Audit Evidence And Assurance

Audit and assurance traditions supply much of the practice discipline: evidence relevance, reliability, sufficiency, appropriateness, independence, corroboration, documentation, contradictory evidence, and reviewability.

This supports the practice claim that any load-bearing report needs an evidence path a later reviewer can inspect. Its boundary is ordinary use: practitioners are not running formal assurance engagements every time they read a report. Report Fidelity borrows audit discipline without pretending every report is an audit.

Pointers: PCAOB Auditing Standard 1105, Audit Evidence; PCAOB Auditing Standard 1215, Audit Documentation; IAASB ISA 500, Audit Evidence.

Rectification Of Names

Confucian rectification of names gives the philosophical root for the same-label, changed-referent problem. If names no longer accord with reality, action built on those names becomes disordered. A report that keeps the name "risk posture" while no longer reporting the real risk posture is not only a bad report. It is a name drifting away from the thing it claims to name.

This supports treating stable labels with changed referents as a serious epistemic and political problem. Its boundary is method: rectification of names is not an operational report-validity method. It belongs here as a philosophical root, not as the evidence backbone.

Pointers: Analects 13.3; Stanford Encyclopedia of Philosophy, "Confucius."
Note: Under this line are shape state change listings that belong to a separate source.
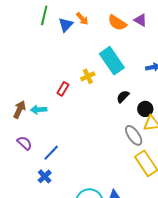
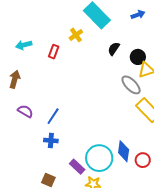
cyan arrow: (39, 110) -> (24, 45), moved
blue cross: (45, 176) -> (51, 141), turned -32

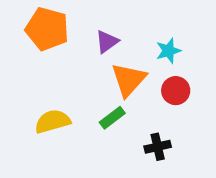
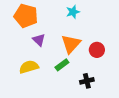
purple triangle: (107, 42) -> (39, 40), moved, turned -40
cyan star: (168, 51) -> (73, 12), moved

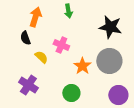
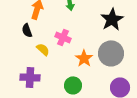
black star: (110, 27) -> (112, 19), turned 30
purple cross: (28, 85) -> (30, 77), turned -30

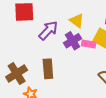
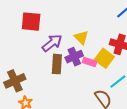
brown rectangle: (48, 69) -> (57, 64), moved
AI Evaluation And Auditability

AI evaluation supplies live pressure surfaces. Model Cards and Datasheets support intended-use documentation, performance characteristics, evaluation context, and dataset transparency. Benchmark-validity work supports the worry that benchmark performance can be treated as broader capability than it warrants. Chain-of-thought faithfulness research gives a clean case: a reasoning report can look like a model's process while failing to report what actually caused the answer.
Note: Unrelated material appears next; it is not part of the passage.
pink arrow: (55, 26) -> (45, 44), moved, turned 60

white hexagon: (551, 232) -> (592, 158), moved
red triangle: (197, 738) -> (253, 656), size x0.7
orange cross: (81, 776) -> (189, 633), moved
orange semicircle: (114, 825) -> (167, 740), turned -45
This supports using Report Fidelity to shape AI audit records, probe interpretation, model-evaluation reports, benchmark-use boundaries, and auditability methods. This boundary has to stay clear: AI evaluation is not the primary lineage of this tool, and this page does not create a new AI Standard commitment. The better near-term move is method refinement: make load-bearing audit findings name the claimed object, the evidence path, the interpretation, the intended use, the pressure acting on the report, and how another reviewer can check the chain.
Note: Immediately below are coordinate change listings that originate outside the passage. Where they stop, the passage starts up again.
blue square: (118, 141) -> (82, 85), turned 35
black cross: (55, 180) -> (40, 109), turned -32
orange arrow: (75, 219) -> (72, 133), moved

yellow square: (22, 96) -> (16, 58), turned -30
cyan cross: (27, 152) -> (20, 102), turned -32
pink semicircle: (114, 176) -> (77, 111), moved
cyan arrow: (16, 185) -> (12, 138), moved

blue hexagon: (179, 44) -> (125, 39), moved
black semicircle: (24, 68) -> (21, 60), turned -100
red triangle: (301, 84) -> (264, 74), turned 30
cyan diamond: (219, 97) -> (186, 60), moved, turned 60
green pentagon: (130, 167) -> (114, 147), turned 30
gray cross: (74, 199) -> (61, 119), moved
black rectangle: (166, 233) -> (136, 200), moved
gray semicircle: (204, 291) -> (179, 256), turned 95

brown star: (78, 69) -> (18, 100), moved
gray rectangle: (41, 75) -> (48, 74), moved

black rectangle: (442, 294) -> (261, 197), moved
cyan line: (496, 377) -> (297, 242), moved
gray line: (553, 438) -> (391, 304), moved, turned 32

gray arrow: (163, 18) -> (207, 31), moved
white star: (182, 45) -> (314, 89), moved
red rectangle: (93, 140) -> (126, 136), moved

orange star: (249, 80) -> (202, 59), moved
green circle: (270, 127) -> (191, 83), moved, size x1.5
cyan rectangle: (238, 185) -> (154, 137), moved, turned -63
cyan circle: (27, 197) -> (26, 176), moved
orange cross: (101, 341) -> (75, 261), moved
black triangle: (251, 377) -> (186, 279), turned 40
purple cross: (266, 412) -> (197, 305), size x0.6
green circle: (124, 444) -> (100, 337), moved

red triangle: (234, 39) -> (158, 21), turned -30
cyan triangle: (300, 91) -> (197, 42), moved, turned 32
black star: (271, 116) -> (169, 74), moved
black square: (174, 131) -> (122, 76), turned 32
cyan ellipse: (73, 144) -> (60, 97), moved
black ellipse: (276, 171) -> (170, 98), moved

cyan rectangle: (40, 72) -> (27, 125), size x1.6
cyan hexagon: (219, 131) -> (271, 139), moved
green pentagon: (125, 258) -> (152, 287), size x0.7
Pointers: Mitchell et al., "Model Cards for Model Reporting" (2019); Gebru et al., "Datasheets for Datasets" (2021); Jose Hernandez-Orallo, The Measure of All Minds (2017); Raji et al., "AI and the Everything in the Whole Wide World Benchmark" (2021); Lanham et al., "Measuring Faithfulness in Chain-of-Thought Reasoning" (2023); Turpin et al., "Language Models Don't Always Say What They Think" (2023).

The tool can fail in two directions: over-suspicion, and defensive demands for impossible certainty. Report Fidelity can become over-suspicious if used as a reason to distrust every synthesis. Reports simplify reality because decisions require usable objects. The question is whether the simplification still warrants the claim and use, not whether it preserves everything. The tool can also be used defensively by institutions that want to bury every inconvenient report under demands for more method. If the evidence path is good enough to support action, asking for impossible certainty is Control wearing the language of rigor.